**What is being asked:** Copy out every line of the listing in which "BARCOS" appears.

**Exercise materials:**
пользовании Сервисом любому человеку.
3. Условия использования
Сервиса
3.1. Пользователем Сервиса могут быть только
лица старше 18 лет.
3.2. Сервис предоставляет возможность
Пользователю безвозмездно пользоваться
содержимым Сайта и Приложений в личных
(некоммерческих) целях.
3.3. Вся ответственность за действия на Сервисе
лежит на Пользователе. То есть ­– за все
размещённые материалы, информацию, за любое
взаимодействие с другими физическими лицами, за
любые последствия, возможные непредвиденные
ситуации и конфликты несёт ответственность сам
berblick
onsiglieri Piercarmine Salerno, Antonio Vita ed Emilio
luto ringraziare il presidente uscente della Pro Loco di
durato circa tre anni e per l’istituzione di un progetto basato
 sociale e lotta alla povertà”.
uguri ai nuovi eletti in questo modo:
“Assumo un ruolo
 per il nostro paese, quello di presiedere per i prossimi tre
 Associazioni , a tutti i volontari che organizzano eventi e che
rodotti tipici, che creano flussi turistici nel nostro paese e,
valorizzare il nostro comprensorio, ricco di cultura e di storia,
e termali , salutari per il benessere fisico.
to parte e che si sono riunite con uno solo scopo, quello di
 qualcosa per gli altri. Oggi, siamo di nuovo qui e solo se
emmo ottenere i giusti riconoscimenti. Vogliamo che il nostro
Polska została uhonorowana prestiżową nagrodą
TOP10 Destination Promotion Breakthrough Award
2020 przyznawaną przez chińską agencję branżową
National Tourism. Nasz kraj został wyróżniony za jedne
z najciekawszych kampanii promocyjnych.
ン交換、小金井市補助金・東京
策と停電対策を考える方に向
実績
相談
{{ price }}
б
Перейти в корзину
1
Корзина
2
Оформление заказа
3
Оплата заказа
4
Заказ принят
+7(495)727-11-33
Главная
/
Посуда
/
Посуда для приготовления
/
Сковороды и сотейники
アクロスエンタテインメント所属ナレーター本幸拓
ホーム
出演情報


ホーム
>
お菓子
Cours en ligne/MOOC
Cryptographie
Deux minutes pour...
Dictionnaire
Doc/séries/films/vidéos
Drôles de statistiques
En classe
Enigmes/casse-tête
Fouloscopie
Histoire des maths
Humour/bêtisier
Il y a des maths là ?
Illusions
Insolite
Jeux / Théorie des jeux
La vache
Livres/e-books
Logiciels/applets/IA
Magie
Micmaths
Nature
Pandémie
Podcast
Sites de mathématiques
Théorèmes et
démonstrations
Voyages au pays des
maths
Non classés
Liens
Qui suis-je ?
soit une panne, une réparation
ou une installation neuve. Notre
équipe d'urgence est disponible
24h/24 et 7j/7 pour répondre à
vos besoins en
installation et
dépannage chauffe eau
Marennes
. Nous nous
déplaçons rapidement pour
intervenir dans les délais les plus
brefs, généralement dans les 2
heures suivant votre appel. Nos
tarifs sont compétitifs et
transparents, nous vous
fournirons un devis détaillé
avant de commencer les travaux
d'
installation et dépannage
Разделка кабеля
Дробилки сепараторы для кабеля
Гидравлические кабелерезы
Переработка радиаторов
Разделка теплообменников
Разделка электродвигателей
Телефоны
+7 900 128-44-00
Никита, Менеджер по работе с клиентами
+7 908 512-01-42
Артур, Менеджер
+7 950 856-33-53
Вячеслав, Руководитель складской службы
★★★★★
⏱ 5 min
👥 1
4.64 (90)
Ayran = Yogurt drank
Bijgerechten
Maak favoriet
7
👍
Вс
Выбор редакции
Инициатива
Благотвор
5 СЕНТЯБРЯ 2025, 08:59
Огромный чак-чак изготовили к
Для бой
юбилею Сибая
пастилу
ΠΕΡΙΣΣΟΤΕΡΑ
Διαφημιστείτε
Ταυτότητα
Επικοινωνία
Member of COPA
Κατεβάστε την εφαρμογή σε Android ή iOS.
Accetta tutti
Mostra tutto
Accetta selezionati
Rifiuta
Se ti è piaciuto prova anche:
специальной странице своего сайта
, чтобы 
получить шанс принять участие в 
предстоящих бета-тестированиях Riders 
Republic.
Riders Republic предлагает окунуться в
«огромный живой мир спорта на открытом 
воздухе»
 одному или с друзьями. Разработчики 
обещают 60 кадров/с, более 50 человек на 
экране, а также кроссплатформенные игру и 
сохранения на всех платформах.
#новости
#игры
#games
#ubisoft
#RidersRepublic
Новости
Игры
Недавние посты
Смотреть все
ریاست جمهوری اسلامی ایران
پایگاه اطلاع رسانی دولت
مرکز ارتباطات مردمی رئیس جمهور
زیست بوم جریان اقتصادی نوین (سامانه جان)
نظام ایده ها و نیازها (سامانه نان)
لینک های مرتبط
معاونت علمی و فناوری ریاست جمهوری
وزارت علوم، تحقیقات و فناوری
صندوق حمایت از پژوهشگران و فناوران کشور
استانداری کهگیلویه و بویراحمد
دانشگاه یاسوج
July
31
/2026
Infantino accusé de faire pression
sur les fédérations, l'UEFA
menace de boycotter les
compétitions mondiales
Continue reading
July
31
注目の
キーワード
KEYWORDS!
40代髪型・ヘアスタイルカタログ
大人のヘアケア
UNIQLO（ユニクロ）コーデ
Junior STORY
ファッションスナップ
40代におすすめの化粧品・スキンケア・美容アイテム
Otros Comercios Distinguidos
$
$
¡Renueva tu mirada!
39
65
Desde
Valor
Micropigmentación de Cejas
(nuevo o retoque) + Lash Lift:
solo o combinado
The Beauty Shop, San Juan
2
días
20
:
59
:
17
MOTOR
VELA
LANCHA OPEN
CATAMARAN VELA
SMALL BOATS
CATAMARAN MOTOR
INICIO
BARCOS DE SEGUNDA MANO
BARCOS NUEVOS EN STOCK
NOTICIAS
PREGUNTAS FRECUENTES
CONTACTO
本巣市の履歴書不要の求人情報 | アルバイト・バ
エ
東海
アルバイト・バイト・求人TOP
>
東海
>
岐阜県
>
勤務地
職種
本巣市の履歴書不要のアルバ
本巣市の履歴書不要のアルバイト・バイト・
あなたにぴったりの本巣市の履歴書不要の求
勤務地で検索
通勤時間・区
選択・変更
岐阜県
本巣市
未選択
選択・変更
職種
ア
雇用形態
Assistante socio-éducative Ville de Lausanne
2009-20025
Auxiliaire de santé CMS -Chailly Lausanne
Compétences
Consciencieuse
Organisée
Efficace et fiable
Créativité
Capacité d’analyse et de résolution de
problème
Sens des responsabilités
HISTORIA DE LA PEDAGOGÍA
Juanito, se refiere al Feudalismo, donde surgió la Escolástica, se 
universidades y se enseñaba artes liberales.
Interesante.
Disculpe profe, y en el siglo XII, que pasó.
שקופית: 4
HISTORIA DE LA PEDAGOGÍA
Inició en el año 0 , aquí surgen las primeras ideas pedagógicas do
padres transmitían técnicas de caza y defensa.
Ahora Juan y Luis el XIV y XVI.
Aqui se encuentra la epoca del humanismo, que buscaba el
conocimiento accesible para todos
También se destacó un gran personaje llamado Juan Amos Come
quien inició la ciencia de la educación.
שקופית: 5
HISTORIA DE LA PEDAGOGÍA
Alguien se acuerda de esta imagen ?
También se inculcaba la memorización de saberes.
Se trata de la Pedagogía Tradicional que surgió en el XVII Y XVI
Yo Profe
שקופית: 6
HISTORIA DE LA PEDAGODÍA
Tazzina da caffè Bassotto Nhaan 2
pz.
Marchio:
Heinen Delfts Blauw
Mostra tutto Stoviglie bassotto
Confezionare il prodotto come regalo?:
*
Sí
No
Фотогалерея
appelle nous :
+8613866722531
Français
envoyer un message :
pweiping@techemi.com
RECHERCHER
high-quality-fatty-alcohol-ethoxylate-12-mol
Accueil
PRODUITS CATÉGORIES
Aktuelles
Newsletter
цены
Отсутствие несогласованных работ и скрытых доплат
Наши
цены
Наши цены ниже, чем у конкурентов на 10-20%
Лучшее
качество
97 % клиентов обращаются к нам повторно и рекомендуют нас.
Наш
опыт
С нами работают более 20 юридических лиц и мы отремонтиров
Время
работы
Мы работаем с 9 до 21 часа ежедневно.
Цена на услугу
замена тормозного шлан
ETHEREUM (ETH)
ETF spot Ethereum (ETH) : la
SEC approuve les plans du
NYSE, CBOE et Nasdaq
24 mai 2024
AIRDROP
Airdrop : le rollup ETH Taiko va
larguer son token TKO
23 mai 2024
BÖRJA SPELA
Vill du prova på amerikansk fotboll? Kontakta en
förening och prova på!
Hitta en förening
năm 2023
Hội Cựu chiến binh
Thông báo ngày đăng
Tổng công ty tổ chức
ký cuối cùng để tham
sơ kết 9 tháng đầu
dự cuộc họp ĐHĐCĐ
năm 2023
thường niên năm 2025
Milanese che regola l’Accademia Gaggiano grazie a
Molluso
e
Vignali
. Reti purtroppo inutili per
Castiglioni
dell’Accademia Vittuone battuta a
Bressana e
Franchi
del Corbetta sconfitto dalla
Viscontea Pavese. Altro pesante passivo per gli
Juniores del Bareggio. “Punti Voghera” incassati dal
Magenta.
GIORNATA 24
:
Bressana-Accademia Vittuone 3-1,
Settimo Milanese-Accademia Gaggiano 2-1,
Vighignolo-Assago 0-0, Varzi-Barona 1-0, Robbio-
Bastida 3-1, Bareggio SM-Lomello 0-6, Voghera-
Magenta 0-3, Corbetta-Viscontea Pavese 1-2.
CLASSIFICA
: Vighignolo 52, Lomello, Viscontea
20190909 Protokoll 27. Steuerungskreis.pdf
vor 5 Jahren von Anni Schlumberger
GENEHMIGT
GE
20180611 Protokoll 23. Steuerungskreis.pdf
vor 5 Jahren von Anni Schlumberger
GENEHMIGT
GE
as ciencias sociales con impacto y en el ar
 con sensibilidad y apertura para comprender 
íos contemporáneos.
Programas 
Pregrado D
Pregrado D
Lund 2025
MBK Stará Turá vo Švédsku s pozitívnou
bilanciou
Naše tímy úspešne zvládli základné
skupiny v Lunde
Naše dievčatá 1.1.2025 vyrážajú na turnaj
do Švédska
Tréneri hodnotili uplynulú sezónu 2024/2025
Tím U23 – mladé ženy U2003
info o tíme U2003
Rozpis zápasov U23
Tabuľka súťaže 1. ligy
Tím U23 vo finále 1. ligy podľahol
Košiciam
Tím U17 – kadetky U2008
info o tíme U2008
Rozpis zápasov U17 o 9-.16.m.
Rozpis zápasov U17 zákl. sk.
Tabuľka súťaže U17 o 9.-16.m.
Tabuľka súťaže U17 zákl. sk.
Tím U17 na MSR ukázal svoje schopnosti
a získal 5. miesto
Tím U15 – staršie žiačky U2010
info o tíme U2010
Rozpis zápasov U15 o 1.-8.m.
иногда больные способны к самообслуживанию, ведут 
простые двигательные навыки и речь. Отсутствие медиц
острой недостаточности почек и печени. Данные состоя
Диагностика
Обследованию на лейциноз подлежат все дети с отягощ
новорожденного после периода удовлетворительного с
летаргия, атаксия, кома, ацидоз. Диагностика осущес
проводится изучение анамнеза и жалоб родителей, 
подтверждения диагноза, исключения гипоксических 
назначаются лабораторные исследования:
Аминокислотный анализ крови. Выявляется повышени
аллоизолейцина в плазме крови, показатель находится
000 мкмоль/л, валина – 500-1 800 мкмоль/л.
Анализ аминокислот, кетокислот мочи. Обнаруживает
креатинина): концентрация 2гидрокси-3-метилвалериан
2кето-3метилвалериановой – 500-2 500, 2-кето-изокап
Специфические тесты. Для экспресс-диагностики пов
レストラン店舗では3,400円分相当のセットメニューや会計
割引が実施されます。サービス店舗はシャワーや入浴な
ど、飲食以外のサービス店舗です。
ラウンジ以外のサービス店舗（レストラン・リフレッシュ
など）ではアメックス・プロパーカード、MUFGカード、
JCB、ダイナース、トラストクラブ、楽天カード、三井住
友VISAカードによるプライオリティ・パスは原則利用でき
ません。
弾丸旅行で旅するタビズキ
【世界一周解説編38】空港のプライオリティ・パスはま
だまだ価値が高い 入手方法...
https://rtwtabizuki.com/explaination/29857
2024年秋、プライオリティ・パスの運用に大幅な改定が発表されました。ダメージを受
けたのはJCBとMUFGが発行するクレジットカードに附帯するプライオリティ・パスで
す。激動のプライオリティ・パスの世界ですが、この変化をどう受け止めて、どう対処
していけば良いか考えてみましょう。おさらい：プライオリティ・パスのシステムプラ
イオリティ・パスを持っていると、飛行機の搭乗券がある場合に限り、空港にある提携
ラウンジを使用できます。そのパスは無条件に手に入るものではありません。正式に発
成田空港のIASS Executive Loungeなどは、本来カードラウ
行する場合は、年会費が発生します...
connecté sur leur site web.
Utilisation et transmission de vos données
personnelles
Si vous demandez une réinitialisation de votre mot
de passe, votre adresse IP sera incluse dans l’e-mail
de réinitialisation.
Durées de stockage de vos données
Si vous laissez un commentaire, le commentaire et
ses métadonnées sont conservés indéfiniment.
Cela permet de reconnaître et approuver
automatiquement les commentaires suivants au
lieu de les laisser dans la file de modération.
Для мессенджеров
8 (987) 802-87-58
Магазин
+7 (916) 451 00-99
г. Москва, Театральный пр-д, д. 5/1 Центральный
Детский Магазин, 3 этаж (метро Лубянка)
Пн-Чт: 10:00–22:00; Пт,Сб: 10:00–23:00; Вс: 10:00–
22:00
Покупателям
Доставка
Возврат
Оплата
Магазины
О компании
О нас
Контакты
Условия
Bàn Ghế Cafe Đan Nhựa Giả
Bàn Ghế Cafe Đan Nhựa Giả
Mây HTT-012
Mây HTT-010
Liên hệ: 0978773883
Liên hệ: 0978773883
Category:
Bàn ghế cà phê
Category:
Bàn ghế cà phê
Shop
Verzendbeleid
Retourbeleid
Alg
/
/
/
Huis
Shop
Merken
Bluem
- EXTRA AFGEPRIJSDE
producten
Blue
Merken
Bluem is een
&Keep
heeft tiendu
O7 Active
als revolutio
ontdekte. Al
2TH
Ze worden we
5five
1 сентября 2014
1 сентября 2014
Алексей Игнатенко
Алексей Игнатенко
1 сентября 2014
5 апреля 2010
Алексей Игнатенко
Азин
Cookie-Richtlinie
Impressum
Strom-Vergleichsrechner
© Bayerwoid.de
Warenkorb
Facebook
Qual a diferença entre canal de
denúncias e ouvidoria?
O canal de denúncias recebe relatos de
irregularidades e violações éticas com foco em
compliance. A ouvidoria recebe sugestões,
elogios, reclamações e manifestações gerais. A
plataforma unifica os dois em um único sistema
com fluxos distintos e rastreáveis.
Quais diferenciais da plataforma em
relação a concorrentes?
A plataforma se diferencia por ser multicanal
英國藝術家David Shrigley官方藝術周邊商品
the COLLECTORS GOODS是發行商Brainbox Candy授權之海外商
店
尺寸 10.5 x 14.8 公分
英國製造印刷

**Response for this exercise:**
BARCOS DE SEGUNDA MANO
BARCOS NUEVOS EN STOCK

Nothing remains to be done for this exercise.